Вместо казенных ботанцев — модные женственные ботинки на пуговицах, любезно предложенные в кредит квартирохозяином, Петром Прохорычем. Вместо грязной полосатой фуфайки — синий китель, охвативший стан тепло, и ласково, и ловко. Одеревенелый, щемящий шею воротник заставил вздернуть повелительно подбородок.

Шелехов одевался и, сладостно медля, застегивал под кителем портупею золоченого, с царским вензелем, палаша.

Теперь можно было подойти к зеркалу, и в груди упало тягуче, блаженно…

Оно стояло в темном простенке, огромное, сначала мутно-неразборчивое, как вода.

Оттуда, обернувшись на ходу, осматривал Шелехова какой-то смугловатый морской офицер, невысокий, стройный, обтянутый в талии по-женски, мерцая через плечо темными юными недоуменными глазами.

Шелехов очарованно замер.

То был недостижимый офицер, виденный им когда-то у Александровского сада или на Морской, где-то в том кипучем, полном нарядных женщин и автомобилей районе. Женщины глядели на него с приманивающей усмешкой, его ждала особенная, прекрасная судьба…

Ему не терпелось, хотелось поскорее испытать, как это он пойдет по городу совсем другим человеком, каким никогда не был раньше, как будут смотреть на него, другого. Он торопливо расплатился с портным и почти выбежал на улицу. И там, на ярком свете, он почувствовал, как кричит на нем и блестит новенькая, форма, и ему казалось, что все прохожие оглядываются на него.

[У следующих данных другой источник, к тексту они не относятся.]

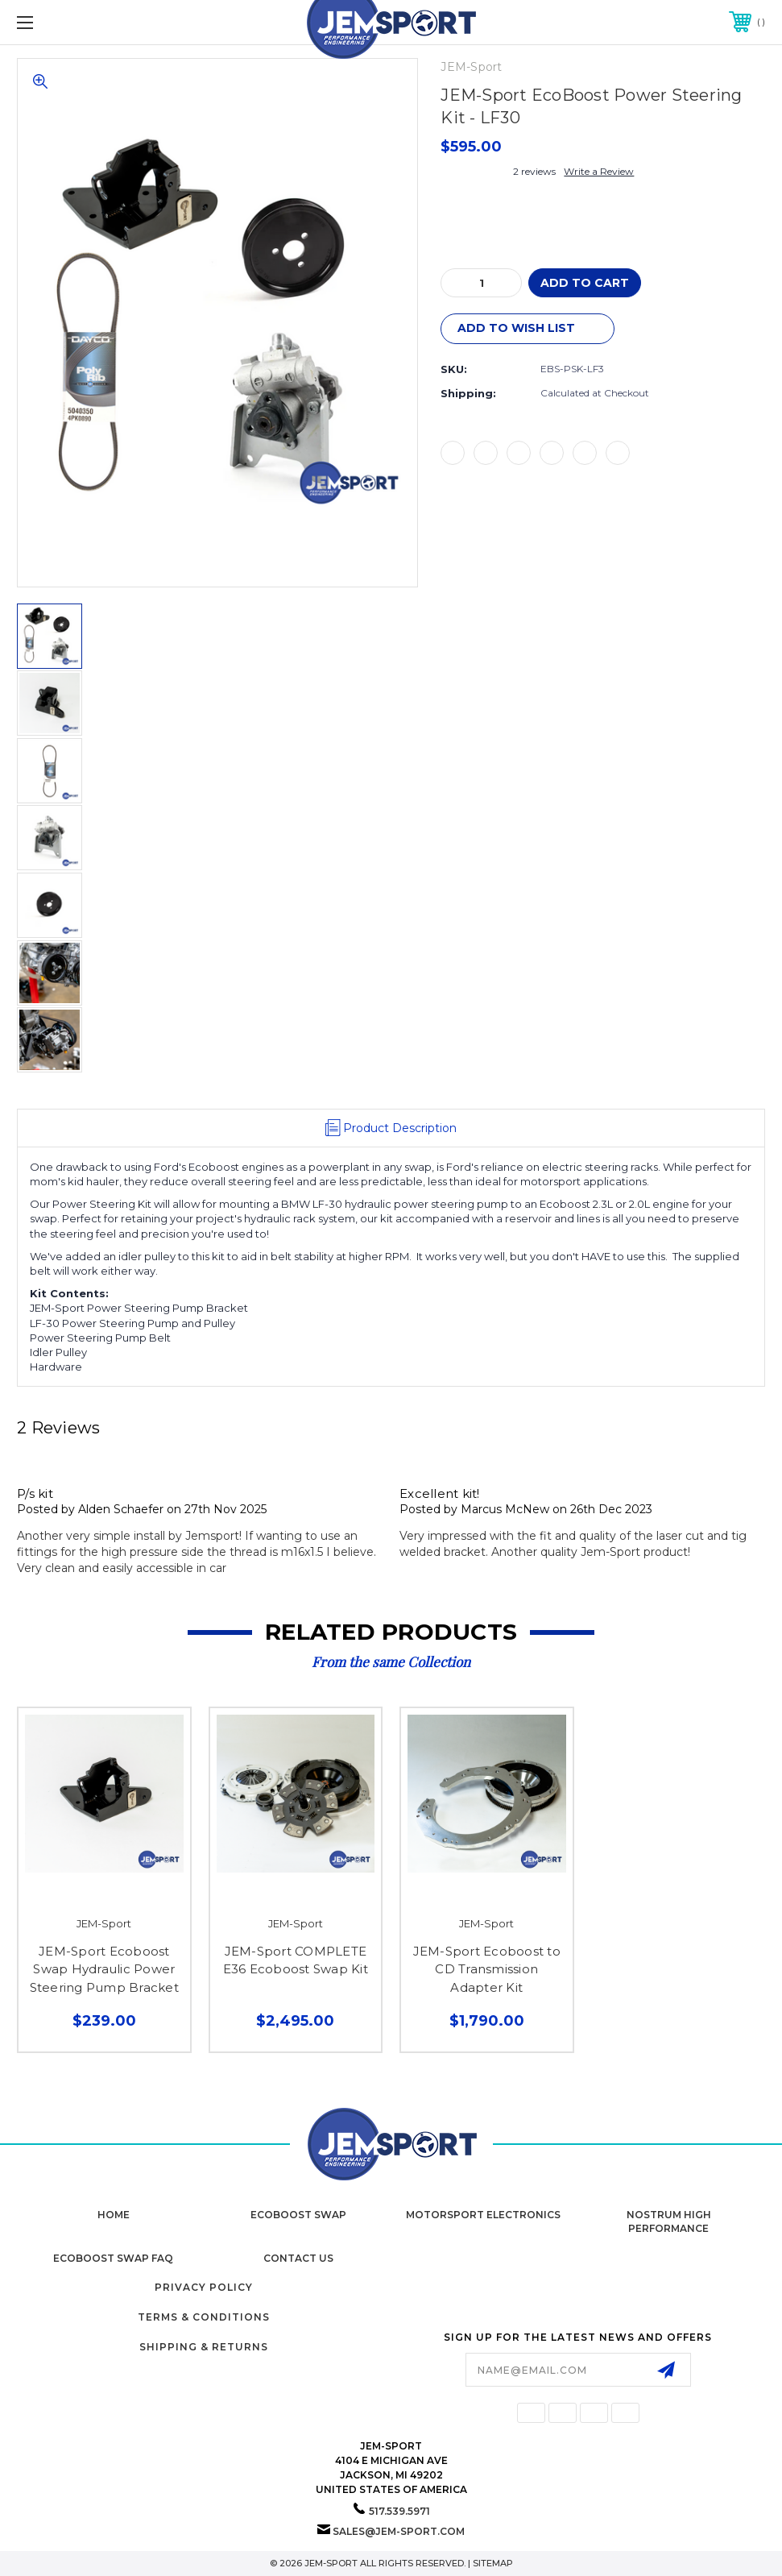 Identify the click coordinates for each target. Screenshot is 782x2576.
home (113, 2215)
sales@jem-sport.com (399, 2531)
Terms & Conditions (204, 2317)
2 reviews (534, 171)
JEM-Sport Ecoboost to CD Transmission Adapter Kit (487, 1969)
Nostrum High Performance (669, 2221)
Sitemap (493, 2563)
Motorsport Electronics (483, 2215)
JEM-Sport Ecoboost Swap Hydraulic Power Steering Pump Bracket (104, 1969)
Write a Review (599, 171)
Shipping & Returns (203, 2347)
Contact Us (298, 2258)
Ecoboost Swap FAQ (113, 2258)
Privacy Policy (204, 2287)
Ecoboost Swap (298, 2215)
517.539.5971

Ему было приятно, что солдаты, встретившиеся с ним, почтительно расступились, пропуская его по панели, хотя чести и не отдали. Он прошел мимо них, как в тумане. Дальше показались артиллерийские юнкера. Шелехов подобрался весь, заранее скосил глаза на сверкающий край погона: юнкера не могли пройти мимо офицера так же равнодушно, как солдаты, они ревниво соблюдали воинские традиции. И действительно, поровнявшись с ним, юнкера дрогнули, выбросили вбок остолбенелые морды и ретиво протопали мимо, держа ладонь у козырька.